November 24, 2015
A recent study by researchers at the University of North Carolina at Chapel Hill has found that activity trackers (e.g. Fitbits) may be a valuable tool for assessing patient symptom burden in clinical research.
Co-authors from the UNC Gillings School include lead author Antonia Bennett, PhD, research assistant professor, second author Bryce Reeve, PhD, professor, and third author Ethan Basch, MD, associate professor, all with the Department of Health Policy and Management at the Gillings School and members of UNC’S Lineberger Comprehensive Cancer Center.
The research team evaluated activity trackers as a patient-centered outcome to measure symptom burden and function in patients undergoing hematopoietic cell transplant (HCT), also known as bone marrow transplant.
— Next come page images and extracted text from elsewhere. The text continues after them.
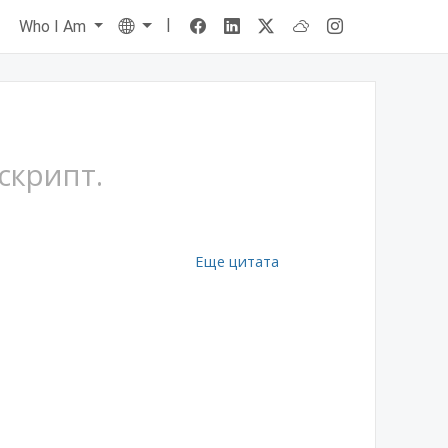
|
Language
s
Who I Am
скрипт.
Еще цитата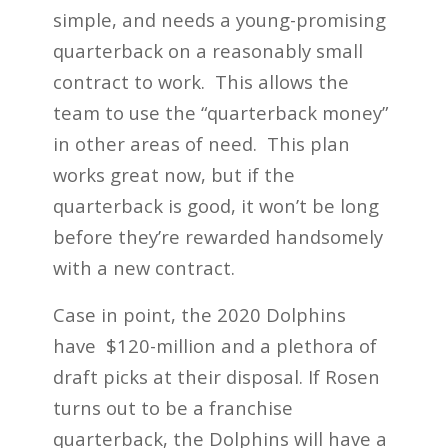
simple, and needs a young-promising
quarterback on a reasonably small
contract to work. This allows the
team to use the “quarterback money”
in other areas of need. This plan
works great now, but if the
quarterback is good, it won’t be long
before they’re rewarded handsomely
with a new contract.
Case in point, the 2020 Dolphins
have $120-million and a plethora of
draft picks at their disposal. If Rosen
turns out to be a franchise
quarterback, the Dolphins will have a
A small sample of adult HCT recipients wore pedometers and completed assessments about their symptoms and quality of life for four weeks during transplant hospitalization and four weeks after discharge.
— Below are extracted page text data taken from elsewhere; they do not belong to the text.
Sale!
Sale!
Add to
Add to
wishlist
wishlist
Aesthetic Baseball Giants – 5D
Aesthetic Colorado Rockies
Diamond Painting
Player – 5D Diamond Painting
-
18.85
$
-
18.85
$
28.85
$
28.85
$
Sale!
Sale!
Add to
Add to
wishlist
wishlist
Data analysis found that the number of steps patients take each day is highly correlated with patients’ self-reported symptoms and level of physical function.
Among the 32-person sample group, more severe symptoms, impaired physical health and restrictions in the performance of usual daily activities were associated with statistically significant decreases in measured daily steps.
Accordingly, the researchers concluded that activity tracker (pedometer) data has potential as a patient-centered outcome in oncology and palliative care, especially for patients who cannot self-report due to language, literacy, or cognitive or health status. Because it enables passive continuous assessment of activity, it may provide novel information about the consequences of symptomatic toxicity.
The full report of these findings, titled “Evaluation of pedometry as a patient-centered outcome in patients undergoing hematopoietic cell transplant (HCT): a comparison of pedometry and patient reports of symptoms, health, and quality of life,” was published online Nov. 17 by the journal Quality of Life Research.